J’ai à présent expliqué le sens de la question que j’ai accepté d’examiner. Je voudrais à présent aller plus loin et interroger les raisons qui justifient que les technologies que nous développons aujourd’hui paraissent attenter à l’idée de l’humanité que la culture occidentale a d’abord privilégiée. Cette idée de l’humanité fondée sur la sexualité et la mort n’est pas pour rien associée dans La Genèse au péché originel. De là à ce que les technologies ambitionnent de nous en débarrasser, il n’y a qu’un pas que franchissent certains en reliant le transhumanisme à la gnose des anciens…
Avec un minimum de sens de la perspective historique, on ne devrait pas s’étonner que les technologies puissent prétendre modifier la représentation que l’humain se faisait de lui-même et les conditions matérielles de son existence. Elles se sont développées pour cela même : elles devaient produire des outils fonctionnant à titre de prothèses destinées à prolonger notre corps aux prises avec son environnement ; elles étaient donc d’emblée un facteur de survie et d’augmentation de la puissance d’agir ; qu’elles soient devenues l’agent de la transformation même de l’humain est dans la logique de leur genèse ; ce qui nous interroge et nous effraie quelquefois, c’est de réaliser que nous devenons incapables de les contenir et qu’elles ont débordé les apprentis-sorcier que nous sommes. Ce diagnostic est banal et il nous étonne seulement quand nous anticipons des aspects de la transformation de l’humain en cours qui nous apparaissent comme des ruptures. La rupture serait ici la disparition de l’opposition des genres ou de la reproduction sexuée qui touche à la fois au préjugé social et à la conviction naturaliste (les femmes seraient inférieures par nature aux hommes), préjugé et conviction qui sont des valeurs discutables en tant que telles, mais encore perçues comme structurantes par la plupart des sociétés.

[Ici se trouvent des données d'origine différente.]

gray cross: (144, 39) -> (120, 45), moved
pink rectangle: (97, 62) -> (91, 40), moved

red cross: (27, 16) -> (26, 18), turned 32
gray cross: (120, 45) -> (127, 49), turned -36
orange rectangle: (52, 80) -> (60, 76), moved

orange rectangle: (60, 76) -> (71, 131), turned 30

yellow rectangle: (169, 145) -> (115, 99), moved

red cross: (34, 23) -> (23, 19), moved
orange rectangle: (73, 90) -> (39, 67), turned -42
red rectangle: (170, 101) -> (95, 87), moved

Depuis le début des temps modernes, la science et la technique ont mis l’intelligence humaine au service de l’accomplissement de l’humanité. Nous étions des êtres inachevés, des prématurés. Nous allions devenir des êtres comblés, à peu près à l’égal des dieux. Souvenez-vous des propos emphatiques de Condorcet.
La finitude humaine justifiait que nous soyons non seulement des êtres de besoin (comme les animaux) mais aussi des êtres de désir (des êtres habités d’un idéal de perfection), des êtres de communication (des êtres attirés par l’autre), des êtres exposés au conflit, des êtres résolus à la mort comme à leur destin… Cette représentation de l’humain a prévalu, y compris dans le contexte euphorique des Lumières qui pouvaient annoncer le bonheur grâce aux savoirs scientifiques et techniques.

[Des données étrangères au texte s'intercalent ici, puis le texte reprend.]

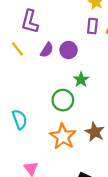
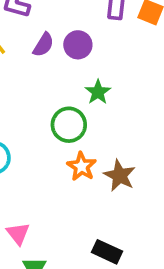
orange star: (63, 136) -> (82, 166), moved, size x0.7

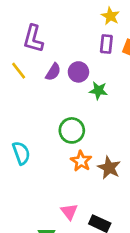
green star: (98, 92) -> (98, 91), moved, turned -30
pink triangle: (18, 234) -> (69, 212), moved

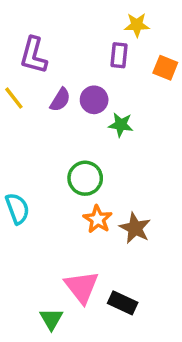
yellow star: (110, 16) -> (137, 25), turned -30
purple rectangle: (106, 44) -> (119, 55), moved
pink triangle: (69, 212) -> (82, 287), size x1.5

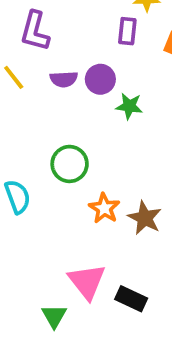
purple semicircle: (60, 100) -> (64, 79), turned 55
green circle: (85, 178) -> (70, 164), moved

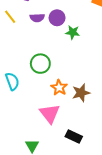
brown star: (145, 218) -> (81, 93), turned 30
pink triangle: (87, 281) -> (50, 114), moved

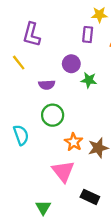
purple semicircle: (37, 18) -> (47, 85), moved

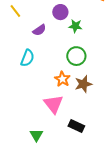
purple semicircle: (47, 85) -> (39, 30), turned -32
green circle: (53, 115) -> (76, 56), moved
cyan semicircle: (21, 135) -> (27, 58), moved, turned 42

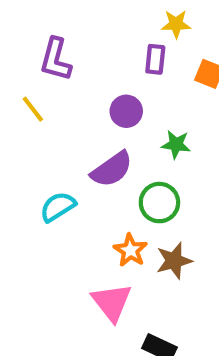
green star: (75, 26) -> (176, 144), moved
purple semicircle: (39, 30) -> (112, 169), moved, size x1.5
cyan semicircle: (27, 58) -> (58, 207), turned -144

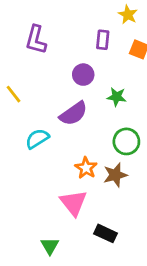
yellow star: (176, 24) -> (128, 15), moved, turned 30
yellow line: (33, 109) -> (14, 94), moved
green circle: (159, 203) -> (126, 141), moved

Depuis le début du millénaire et après les traumatismes du 20è siècle, l’euphorie atteint son comble : les technologies vont permettre une longévité indéfinie, vont imposer une pacification à l’échelle de la planète, vont faire disparaître les conflits grâce à la mise en transparence des communications, vont éliminer les ambiguïtés et les violences grâce à une clarification des langages sinon à la mise en œuvre de relations télépathiques (la communication de cerveau à cerveau). Je cite là quelques unes des promesses contenues dans le Rapport sur la convergence technologiques pour l’augmentation des performances humaines (autrement nommé Rapport NBICs de 2003). Bref, les technologies sont en passe de nous débarrasser de cette finitude sur laquelle reposait tout ce que nous tenions pour essentiel : l’art, la religion, la politique – l’univers symbolique des cultures et des sagesses. C’est cela qui bouleverse nos convictions et nos idéaux. C’est cela qui justifie l’audience croissante des technoprophètes et l’accent apocalyptique de ceux qui célèbrent la révolution technologique.

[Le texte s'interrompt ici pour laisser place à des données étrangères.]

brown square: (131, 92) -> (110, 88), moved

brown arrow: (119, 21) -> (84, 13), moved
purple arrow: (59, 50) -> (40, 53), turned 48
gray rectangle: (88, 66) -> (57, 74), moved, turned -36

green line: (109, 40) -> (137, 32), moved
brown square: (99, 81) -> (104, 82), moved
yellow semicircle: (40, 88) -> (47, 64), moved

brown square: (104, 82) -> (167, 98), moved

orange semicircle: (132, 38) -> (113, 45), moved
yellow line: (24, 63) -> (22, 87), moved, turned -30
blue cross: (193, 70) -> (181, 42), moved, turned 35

La question : « les technologies suppriment-elles les genres ainsi que la reproduction sexuée ? », sans que je prétende la minorer, n’est qu’un symptôme partiel, comme tout symptôme, d’une situation plus générale et préoccupante : celle qui nous conduit à accepter de plus en plus d’être réduits à accepter les automatismes imposés par nos technologies (la simplification et l’élémentarisation) et à refouler toutes les ambigüités dont notre langage et notre vie symbolique sont porteus. Rêver que les technologies fassent triompher le neutre pour échapper à l’opposition des genres ou qu’elles autorisent une procréation dépourvue de hasard – et pour ce faire, exempte de reproduction sexuée -, c’est là une aberration de plus en plus répandue dans l’opinion publique de nos jours. Y-a-t-il un moyen de s’opposer aux fantasmes générés par les innovations technoscientifiques ? C’est là une vraie question dont celle des préjugés qui empoisonnent notre existence quotidienne n’est souvent que la face visible.
MARINE BREGEON
mon métier : soudeuse
Comment est venue cette idée ? C’est un peu vague. A vrai dire c’est un hasard complet.
Quand j’ai décidé de partir dans cette voie, je venais de perdre mon père d’un cancer. A ce moment-là, c’était difficile notamment au niveau scolaire car j’avais arrêté mon bac, n’avais pas repris de formation et n’étais pas bien du tout dans ma tête.
Etant l’ainée de 4 enfants je devais me prendre en main. J’ai d’abord cherché dans la photographie, on m’avait proposé un apprentissage, mais on m’a lâchée au dernier moment. J’ai voulu me diriger vers le bâtiment, on m’a vite découragée.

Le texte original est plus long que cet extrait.